He might be bright, she thought, but he had a grasshopper mind. “I think we might, yes.”

Fabian scrunched up the choc-ice wrapper and lobbed it in the direction of the bin, then bounced on to the bed beside her. “I forgot, you’re incredibly sexy too.” He said it timidly, as though he was swearing in church.

“Thank you.” Charlotte straightened her legs, and lay on her side next to him. “Remember what I like?” She kissed him, hand running over his belly. Her voice deepened. “How to make me ask you for more?”

Watching her face closely, Fabian reached out and undid the bikini top. He smiled greedily as the triangular scraps of fabric came free in his hands, and began to stroke the length of her ribcage the way she’d taught him. “What’s it like in space?”

Charlotte groaned, the mood spoilt. “Oh, heavens, Fabian. I’ve told you all I possibly can. If you want to know any more, you’ll have to go there.”

“No. I meant, you know, that... freefall sex.”

“Oh. Unearthly delights.”

“What?” he choked.

“Unearthly delights, that’s what the New Londoners call.

“Wizard! So what’s it like?”

“I don’t know. Never had the chance to try it.”

“No?”

She could read him like a book. He didn’t believe her. “No. But I admit I was thinking of it; I met a nice local boy while I was there. But I cut four days off the end of my holiday and came home early. So I never got the chance in the end. I expect it’s overrated, tourist board propaganda.”

“You packed up a holiday in space early! Whatever for?”

Charlotte swore silently. This airship flight was affecting her more than she liked, her self-discipline was going all to hell. “I had to get back for some business, and then there was the Newfields ball. Why? Would you rather I was still up there?”

“No!

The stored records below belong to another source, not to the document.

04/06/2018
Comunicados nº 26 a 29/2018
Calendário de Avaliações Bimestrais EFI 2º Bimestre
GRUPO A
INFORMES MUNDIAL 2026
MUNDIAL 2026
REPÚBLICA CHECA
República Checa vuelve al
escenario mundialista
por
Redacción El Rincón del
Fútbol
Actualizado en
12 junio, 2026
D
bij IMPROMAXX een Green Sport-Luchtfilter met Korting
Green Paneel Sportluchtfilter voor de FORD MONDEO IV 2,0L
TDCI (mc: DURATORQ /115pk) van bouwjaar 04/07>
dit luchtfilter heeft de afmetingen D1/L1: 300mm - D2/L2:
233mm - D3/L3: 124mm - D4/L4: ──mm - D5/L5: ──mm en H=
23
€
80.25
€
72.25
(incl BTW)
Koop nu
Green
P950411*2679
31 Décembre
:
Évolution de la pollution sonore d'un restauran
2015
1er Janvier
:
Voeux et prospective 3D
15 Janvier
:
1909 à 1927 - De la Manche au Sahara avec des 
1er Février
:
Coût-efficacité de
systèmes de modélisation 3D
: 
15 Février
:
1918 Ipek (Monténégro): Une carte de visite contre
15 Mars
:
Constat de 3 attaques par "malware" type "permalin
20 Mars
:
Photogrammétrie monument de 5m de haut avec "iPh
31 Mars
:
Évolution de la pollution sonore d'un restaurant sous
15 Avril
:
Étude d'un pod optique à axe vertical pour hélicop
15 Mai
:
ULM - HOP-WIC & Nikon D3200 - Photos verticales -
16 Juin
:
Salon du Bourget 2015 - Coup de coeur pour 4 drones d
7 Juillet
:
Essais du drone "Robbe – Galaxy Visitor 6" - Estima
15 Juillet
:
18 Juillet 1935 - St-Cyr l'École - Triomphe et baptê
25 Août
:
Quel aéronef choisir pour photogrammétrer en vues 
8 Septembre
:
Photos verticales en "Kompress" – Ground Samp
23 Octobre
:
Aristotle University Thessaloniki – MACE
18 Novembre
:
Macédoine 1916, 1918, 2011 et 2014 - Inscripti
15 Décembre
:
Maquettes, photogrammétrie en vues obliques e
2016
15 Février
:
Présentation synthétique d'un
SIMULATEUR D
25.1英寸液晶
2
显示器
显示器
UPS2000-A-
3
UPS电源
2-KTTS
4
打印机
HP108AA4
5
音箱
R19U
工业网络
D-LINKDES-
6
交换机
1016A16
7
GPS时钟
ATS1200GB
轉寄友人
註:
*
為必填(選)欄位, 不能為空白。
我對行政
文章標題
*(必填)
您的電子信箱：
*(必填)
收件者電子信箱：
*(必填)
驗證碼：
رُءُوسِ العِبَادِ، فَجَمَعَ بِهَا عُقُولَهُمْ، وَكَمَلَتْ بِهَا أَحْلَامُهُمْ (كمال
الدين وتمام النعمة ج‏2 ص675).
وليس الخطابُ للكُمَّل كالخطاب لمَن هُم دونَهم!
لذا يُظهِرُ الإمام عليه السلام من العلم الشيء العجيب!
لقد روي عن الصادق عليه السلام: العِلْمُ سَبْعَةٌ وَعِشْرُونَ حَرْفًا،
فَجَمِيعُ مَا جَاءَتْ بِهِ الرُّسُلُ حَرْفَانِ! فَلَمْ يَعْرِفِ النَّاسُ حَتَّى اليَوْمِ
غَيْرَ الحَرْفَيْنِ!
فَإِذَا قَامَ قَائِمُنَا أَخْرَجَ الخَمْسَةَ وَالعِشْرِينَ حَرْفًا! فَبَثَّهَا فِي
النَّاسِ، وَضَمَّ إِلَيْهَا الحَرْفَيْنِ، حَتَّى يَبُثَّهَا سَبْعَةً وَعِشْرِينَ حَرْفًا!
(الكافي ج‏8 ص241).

Crikey, Charlotte,” he said, genuinely indignant. “Don’t say things like that.”

She ran a hand over his chin, momentarily confounded by the lack of stubble.

Fabian drew a quick breath. “Hey, listen, I’ve just had a tremendous idea. We can go up to New London together. Right? You heard Father say I could go in a couple of years. Well, I will. It’ll be wizard. We could spend the whole time in freefall. Unearthly delights!” He giggled and clapped his hands exultantly.

It took a supreme effort to maintain her light smile. Dear God, he was a besotted teenager who thought she was going to stay with him till death us do part, amen. Sex equals love, they all thought that at his age. How could she have been so stupid, getting herself into this situation? It could only ever end in heartbreak now.

Fabian was waiting, flushed and deliriously expectant.

“A couple of years is a long time to wait.” She took hold of his hands, and placed them firmly on her breasts. “And I know some pretty good earthly delights.”

Charlotte let the shower’s hot spray play over her back, soapy water running down her thighs and calves. It felt good, relaxing her. The sharp jets of water pounded into her skin like a scratchy massage. Steam swirled around, warming her all the way through.

What the hell was she going to do about Fabian? He wasn’t a bad kid, certainly he deserved a lot better than her and his father. The obvious thing to do was cut and run as soon as she reached French Guiana. He was young, resilient, he’d get over her fast enough. Except she knew how much it would hurt hint. How much she would hurt him.

She couldn’t bear the thought of that trusting, mischievous face screwed up in misery. In itself an unusual, and disturbing, admission.

God damn Jason Whitehurst for not bringing up his son properly. And God damn Baronski for not knowing what Jason Whitehurst had wanted her for. The old boy was normally so careful about what he got his girls into.

Charlotte gave her hair a final rinse and turned off the shower. She wrapped a big towel around herself, then used another to dry her hair. The robe she’d worn over her bikini to walk about in through the gondola was lying on the damp tiles, soaking up the condensation the shower had thrown out. It could stay there now. The maid could clean it. Bitch.

She sat down in front of the mirror, and combed out her hair. Her cabin hadn’t got that stale stuffy taste in the air like Fabian’s. It gave her room to breathe, room to move. Having her own cabin was the only real plus of this assignment. She liked the times she was on her own, an interval when she could be reflective, when every move and word wasn’t an effort.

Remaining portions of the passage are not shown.